EXERCISE AIM:
Lines to restate from the data below: from the one containing "masks as SVG." to the one containing "Wrap output in", both included. Give them again exactly, and only them.

[Collected data]
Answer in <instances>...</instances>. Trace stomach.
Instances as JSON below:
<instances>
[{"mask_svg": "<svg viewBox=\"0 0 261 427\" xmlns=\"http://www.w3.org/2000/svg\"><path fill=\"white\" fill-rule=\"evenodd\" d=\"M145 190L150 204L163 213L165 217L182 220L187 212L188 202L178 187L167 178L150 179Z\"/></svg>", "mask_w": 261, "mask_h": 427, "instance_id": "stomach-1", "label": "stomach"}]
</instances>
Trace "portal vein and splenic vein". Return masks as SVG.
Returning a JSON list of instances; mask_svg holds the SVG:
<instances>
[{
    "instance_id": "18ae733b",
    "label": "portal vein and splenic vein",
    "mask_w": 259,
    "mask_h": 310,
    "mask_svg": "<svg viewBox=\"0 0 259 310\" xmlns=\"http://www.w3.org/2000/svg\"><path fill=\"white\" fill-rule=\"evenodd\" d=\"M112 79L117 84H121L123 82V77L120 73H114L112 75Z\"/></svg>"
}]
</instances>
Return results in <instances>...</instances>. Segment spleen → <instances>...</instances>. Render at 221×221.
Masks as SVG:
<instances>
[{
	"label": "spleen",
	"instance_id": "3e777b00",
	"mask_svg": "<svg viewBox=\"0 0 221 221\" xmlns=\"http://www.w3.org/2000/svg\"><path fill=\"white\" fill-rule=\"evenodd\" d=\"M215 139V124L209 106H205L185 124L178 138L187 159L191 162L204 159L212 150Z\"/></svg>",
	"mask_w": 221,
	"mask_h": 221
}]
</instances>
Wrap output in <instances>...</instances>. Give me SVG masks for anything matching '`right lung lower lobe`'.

==

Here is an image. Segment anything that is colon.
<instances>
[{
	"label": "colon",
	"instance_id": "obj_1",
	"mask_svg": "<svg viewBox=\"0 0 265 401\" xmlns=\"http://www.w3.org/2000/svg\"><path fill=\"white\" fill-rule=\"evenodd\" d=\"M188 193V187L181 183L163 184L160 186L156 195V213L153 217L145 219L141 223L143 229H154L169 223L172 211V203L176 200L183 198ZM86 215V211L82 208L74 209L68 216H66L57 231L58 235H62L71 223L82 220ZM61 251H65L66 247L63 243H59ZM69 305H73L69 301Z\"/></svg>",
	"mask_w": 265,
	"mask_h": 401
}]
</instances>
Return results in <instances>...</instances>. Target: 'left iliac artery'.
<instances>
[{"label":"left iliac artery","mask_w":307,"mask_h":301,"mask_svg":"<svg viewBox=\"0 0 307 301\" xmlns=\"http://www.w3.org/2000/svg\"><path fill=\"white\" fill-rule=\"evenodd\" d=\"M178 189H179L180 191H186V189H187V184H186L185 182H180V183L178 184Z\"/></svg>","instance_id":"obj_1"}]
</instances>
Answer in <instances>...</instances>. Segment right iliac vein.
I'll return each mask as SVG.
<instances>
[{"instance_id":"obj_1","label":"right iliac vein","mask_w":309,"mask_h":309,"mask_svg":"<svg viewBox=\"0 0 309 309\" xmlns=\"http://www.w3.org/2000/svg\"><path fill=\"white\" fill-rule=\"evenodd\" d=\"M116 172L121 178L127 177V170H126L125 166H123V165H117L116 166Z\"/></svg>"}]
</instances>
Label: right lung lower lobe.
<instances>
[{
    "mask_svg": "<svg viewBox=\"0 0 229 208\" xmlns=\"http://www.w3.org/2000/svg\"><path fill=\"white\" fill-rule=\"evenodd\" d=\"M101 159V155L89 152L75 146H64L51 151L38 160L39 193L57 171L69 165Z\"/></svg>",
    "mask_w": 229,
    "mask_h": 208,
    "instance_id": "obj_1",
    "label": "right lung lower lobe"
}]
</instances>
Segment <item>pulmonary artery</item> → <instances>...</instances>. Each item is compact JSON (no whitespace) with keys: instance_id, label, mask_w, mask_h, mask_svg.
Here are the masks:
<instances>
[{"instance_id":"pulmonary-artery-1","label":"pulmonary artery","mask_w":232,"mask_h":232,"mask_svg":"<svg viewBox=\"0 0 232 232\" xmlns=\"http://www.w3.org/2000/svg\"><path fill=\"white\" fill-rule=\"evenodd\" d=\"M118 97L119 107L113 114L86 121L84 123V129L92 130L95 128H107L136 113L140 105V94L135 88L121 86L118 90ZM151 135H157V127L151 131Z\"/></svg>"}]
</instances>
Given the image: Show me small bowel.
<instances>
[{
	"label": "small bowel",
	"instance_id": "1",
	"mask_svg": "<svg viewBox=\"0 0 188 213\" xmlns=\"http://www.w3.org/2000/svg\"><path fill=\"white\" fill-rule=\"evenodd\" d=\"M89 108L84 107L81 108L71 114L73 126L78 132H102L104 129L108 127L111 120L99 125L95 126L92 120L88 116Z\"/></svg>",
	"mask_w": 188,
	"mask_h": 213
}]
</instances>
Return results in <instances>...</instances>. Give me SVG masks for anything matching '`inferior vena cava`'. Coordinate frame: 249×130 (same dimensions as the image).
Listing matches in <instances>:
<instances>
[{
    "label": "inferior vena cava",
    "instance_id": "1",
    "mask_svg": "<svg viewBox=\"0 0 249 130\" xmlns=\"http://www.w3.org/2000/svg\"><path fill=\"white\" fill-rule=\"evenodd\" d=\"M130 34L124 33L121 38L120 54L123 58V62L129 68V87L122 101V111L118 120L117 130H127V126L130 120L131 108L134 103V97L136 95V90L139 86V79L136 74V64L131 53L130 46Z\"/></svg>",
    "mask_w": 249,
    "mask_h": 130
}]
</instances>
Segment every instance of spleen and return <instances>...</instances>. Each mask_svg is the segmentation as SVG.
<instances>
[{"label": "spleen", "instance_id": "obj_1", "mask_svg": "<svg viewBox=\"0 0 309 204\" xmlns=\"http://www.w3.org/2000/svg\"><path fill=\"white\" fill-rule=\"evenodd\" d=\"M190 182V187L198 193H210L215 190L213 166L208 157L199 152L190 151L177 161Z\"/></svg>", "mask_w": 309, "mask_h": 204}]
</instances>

* * *

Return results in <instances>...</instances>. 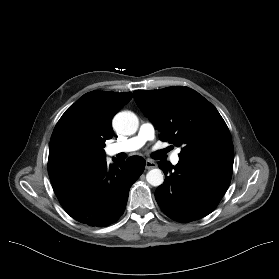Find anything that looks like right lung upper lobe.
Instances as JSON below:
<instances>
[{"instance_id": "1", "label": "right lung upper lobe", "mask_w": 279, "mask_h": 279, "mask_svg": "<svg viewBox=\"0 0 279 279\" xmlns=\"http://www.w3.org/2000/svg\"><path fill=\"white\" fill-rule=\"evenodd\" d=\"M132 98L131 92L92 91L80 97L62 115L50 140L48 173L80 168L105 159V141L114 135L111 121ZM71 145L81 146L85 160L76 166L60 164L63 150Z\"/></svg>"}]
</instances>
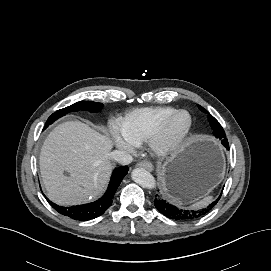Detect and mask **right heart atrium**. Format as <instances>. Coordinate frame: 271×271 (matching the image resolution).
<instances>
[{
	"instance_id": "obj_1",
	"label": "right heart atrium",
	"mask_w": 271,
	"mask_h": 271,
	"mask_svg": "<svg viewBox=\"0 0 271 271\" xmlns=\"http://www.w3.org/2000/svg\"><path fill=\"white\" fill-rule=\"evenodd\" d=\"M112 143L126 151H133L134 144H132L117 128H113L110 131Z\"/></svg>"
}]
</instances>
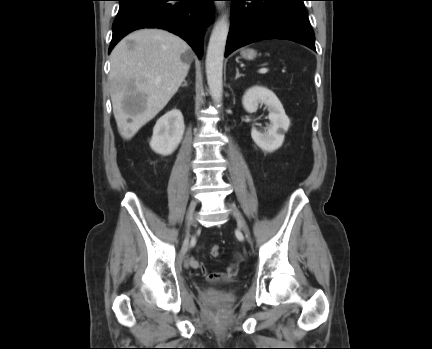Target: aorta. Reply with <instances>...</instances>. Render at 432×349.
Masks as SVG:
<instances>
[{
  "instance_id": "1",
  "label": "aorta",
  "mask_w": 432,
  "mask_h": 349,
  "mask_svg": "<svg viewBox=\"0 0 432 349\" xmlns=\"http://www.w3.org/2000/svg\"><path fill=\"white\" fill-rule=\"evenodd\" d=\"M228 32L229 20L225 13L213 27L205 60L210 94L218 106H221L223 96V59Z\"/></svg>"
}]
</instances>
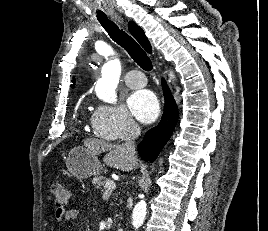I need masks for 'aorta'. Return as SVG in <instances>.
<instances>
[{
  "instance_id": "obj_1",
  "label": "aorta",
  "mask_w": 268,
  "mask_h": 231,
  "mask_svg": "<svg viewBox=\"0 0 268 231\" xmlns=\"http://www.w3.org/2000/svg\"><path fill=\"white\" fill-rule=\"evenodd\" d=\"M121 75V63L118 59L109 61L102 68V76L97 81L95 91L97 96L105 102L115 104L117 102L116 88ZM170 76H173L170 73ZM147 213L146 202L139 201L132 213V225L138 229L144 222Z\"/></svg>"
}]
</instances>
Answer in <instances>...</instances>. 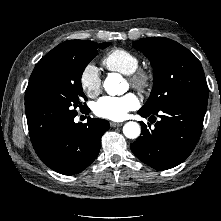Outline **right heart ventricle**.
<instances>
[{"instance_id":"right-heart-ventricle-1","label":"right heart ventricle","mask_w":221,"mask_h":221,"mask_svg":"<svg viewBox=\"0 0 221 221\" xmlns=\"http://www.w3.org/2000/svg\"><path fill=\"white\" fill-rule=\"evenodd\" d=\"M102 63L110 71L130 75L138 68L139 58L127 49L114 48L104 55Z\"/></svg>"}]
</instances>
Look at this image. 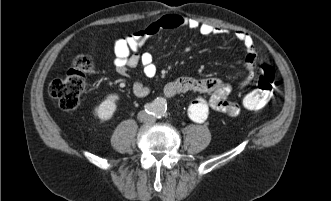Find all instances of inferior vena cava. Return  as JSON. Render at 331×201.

EXERCISE ANSWER:
Trace "portal vein and splenic vein". Return masks as SVG.
Returning a JSON list of instances; mask_svg holds the SVG:
<instances>
[{
    "instance_id": "18ae733b",
    "label": "portal vein and splenic vein",
    "mask_w": 259,
    "mask_h": 310,
    "mask_svg": "<svg viewBox=\"0 0 259 310\" xmlns=\"http://www.w3.org/2000/svg\"><path fill=\"white\" fill-rule=\"evenodd\" d=\"M112 79L117 84H121L123 82V77L120 73H114L112 75Z\"/></svg>"
}]
</instances>
Return results in <instances>...</instances>. Segment spleen → <instances>...</instances>. Render at 221×221.
Masks as SVG:
<instances>
[{
	"label": "spleen",
	"instance_id": "3e777b00",
	"mask_svg": "<svg viewBox=\"0 0 221 221\" xmlns=\"http://www.w3.org/2000/svg\"><path fill=\"white\" fill-rule=\"evenodd\" d=\"M215 139V124L209 106H205L185 124L178 138L187 159L191 162L204 159L212 150Z\"/></svg>",
	"mask_w": 221,
	"mask_h": 221
}]
</instances>
Wrap output in <instances>...</instances>. Give me SVG masks for anything matching '`right lung lower lobe`'.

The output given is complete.